]> git.ipfire.org Git - thirdparty/squid.git/commitdiff
Reimplemented prefix, implemented prefix matching unit test
authorFrancesco Chemolli <kinkie@squid-cache.org>
Thu, 12 Dec 2013 23:12:29 +0000 (00:12 +0100)
committerFrancesco Chemolli <kinkie@squid-cache.org>
Thu, 12 Dec 2013 23:12:29 +0000 (00:12 +0100)
src/parser/CharacterSet.h
src/parser/Makefile.am
src/parser/Tokenizer.cc
src/parser/testTokenizer.cc
src/tests/stub_SBufDetailedStats.cc

index cc8b1df4fc12705e0f0dab3a68b0fff763a29192..f1c6714980dc00119933f7f5fc2b33e89fdedb5a 100644 (file)
@@ -3,6 +3,7 @@
 
 #include <vector>
 
+//#include <iostream>
 namespace Parser {
 
 class CharacterSet
@@ -10,10 +11,10 @@ class CharacterSet
 public:
     //XXX: use unsigned chars?
     CharacterSet(const char *label, const char * const c) : name(label) {
+        chars_.reserve(256);
         size_t clen = strlen(c);
-        for (size_t i = 0; i < clen; ++i) {
+        for (size_t i = 0; i < clen; ++i)
             chars_[static_cast<uint8_t>(c[i])] = true;
-        }
     }
 
     /// whether a given character exists in the set
@@ -25,9 +26,12 @@ public:
     /// add all characters from the given CharacterSet to this one
     const CharacterSet &operator +=(const CharacterSet &src) {
         // TODO: iterate src.chars_ vector instead of walking the entire 8-bit space
-        for (uint8_t i = 0; i < 256; ++i)
-            if (src.chars_[i])
+        for (uint8_t i = 0; i < 256; ++i) {
+            if (src.chars_[i]) {
+//                std::cout << static_cast<int>(i) << ',';
                 chars_[i] = true;
+            }
+        }
         return *this;
     }
 
@@ -36,7 +40,7 @@ public:
 
 private:
     /// characters defined in this set
-    std::vector<bool> chars_;
+    std::vector<bool> chars_; //std::vector<bool> is optimized
 };
 
 } // namespace Parser
index 9679cb099302112ef8eb877f2abcc6881b6fb680..82cc83f53406711d9cceb88bb1287f938e0b86a7 100644 (file)

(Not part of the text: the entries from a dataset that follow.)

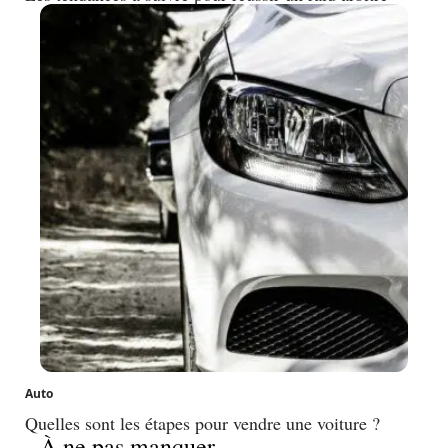
Auto
Quelles sont les étapes pour vendre une voiture ?
À ne pas manquer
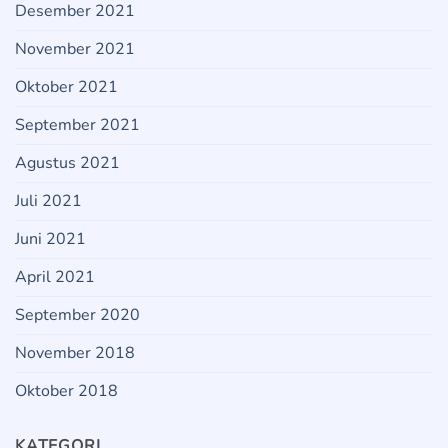
Desember 2021
November 2021
Oktober 2021
September 2021
Agustus 2021
Juli 2021
Juni 2021
April 2021
September 2020
November 2018
Oktober 2018
KATEGORI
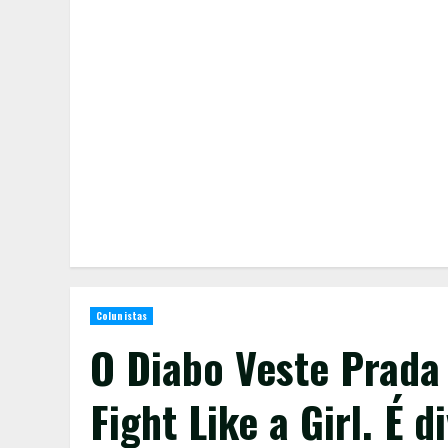
Colunistas
O Diabo Veste Prada
Fight Like a Girl. É 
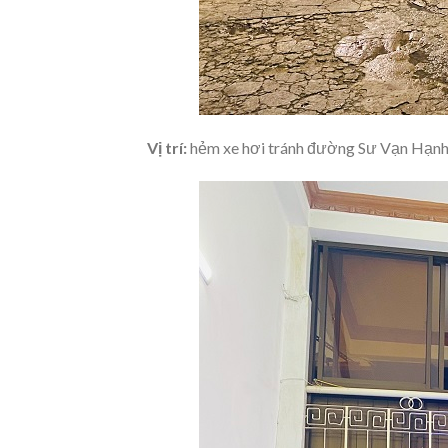
Vị trí:
hẻm xe hơi tránh đường Sư Vạn Hạn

@@ -32,13 +32,13 @@ testTokenizer_SOURCES = \
        $(SBUF_SOURCE) \
        testTokenizer.h \
        testTokenizer.cc \
-       Tokenizer.h \
+       Tokenizer.h
+nodist_testTokenizer_SOURCES = \
+       $(top_srcdir)/src/tests/testMain.cc \
        $(top_srcdir)/src/tests/stub_mem.cc \
        $(top_srcdir)/src/tests/stub_debug.cc \
        $(top_srcdir)/src/tests/stub_time.cc \
        $(top_srcdir)/src/tests/stub_SBufDetailedStats.cc
-nodist_testTokenizer_SOURCES = \
-       $(top_srcdir)/src/tests/testMain.cc
 testTokenizer_LDFLAGS = $(LIBADD_DL)
 testTokenizer_LDADD = \
        libsquid-parser.la \
index 13c5f5059f312467692140475ac076348d623612..a0ade50b2e0f4fa1be54a020991f4c16b0377730 100644 (file)

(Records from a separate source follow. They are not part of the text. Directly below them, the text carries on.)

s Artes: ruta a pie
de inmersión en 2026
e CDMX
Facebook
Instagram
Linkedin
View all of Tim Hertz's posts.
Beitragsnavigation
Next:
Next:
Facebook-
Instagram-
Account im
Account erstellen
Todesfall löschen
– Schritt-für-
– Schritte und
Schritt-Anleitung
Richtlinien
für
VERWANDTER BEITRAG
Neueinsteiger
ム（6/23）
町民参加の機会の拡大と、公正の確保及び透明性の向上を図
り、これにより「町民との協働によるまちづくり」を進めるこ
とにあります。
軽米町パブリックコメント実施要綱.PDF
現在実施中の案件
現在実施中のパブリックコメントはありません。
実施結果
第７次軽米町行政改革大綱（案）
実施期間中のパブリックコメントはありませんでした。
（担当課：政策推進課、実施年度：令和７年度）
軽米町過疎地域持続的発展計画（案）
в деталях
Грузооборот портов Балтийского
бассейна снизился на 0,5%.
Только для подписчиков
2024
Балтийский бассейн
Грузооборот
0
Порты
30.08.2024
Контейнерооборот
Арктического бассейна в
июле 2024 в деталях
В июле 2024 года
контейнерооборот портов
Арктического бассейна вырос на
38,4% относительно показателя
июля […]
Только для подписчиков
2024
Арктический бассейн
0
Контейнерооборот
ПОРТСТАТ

@@ -13,10 +13,16 @@ Tokenizer::token(SBuf &returnedToken, const CharacterSet &whitespace)
 bool
 Tokenizer::prefix(SBuf &returnedToken, const CharacterSet &tokenChars)
 {
-    const SBuf::size_type pos=find_first_not_in(tokenChars);
-    if (pos == SBuf::npos)
+    SBuf::size_type prefixLen = 0;
+    const SBuf::size_type len=buf_.length();
+    while (prefixLen < len) {
+        if (!tokenChars[buf_[prefixLen]])
+            break;
+        ++prefixLen;
+    }
+    if (prefixLen == 0)
         return false;
-    //finish
+    returnedToken = buf_.consume(prefixLen);
     return true;
 }
 
@@ -55,12 +61,7 @@ Tokenizer::find_first_in (const CharacterSet &set)
 SBuf::size_type
 Tokenizer::find_first_not_in (const CharacterSet &set)
 {
-    SBuf::size_type rv;
-    const SBuf::size_type len=buf_.length();
-    for (rv = 0; rv < len; ++rv)
-        if (!set[buf_[rv]])
-            return rv;
-    return SBuf::npos;
+    return 0;
 }
 
 } /* namespace Parser */
index 949779666fac76d9f12239e79fe5bc5b6ed1a91c..011dcec620cdc6a931d73014fcc8e619e70fd068 100644 (file)
@@ -1,14 +1,50 @@
 #include "squid.h"
 
 #include "testTokenizer.h"
+#include "CharacterSet.h"
 #include "Tokenizer.h"
 
 CPPUNIT_TEST_SUITE_REGISTRATION( testTokenizer );
 
+SBuf text("GET http://resource.com/path HTTP/1.1\r\n"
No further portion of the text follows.